### Instructions to follow
Find every line in the data that contains the word "What". Return each of those lines.
+ + +
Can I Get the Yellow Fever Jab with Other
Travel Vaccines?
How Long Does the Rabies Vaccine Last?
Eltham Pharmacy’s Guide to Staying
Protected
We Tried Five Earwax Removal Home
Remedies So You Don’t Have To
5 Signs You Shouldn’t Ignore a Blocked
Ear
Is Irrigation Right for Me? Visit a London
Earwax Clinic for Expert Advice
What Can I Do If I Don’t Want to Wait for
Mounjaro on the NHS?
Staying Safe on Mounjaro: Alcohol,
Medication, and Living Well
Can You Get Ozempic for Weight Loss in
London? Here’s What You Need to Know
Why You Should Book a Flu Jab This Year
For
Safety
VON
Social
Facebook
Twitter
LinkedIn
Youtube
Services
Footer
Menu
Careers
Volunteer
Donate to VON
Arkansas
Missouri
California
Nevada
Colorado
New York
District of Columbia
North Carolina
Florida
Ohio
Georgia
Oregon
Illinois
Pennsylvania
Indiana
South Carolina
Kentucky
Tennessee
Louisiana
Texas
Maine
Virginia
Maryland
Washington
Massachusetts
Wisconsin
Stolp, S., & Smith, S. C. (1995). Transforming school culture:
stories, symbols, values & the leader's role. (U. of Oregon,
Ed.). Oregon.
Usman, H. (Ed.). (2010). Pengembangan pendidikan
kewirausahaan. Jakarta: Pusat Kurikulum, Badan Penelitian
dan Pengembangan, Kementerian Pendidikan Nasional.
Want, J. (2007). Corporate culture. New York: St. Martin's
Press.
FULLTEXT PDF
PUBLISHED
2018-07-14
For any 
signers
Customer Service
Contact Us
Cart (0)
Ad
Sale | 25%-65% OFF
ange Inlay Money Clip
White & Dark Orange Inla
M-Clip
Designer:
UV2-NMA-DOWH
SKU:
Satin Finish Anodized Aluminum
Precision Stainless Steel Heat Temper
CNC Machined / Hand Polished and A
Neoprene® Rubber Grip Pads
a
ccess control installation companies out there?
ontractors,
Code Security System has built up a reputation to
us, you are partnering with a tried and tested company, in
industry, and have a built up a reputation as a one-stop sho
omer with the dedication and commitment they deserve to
+ + +
### Written reply
What Can I Do If I Don’t Want to Wait for
London? Here’s What You Need to Know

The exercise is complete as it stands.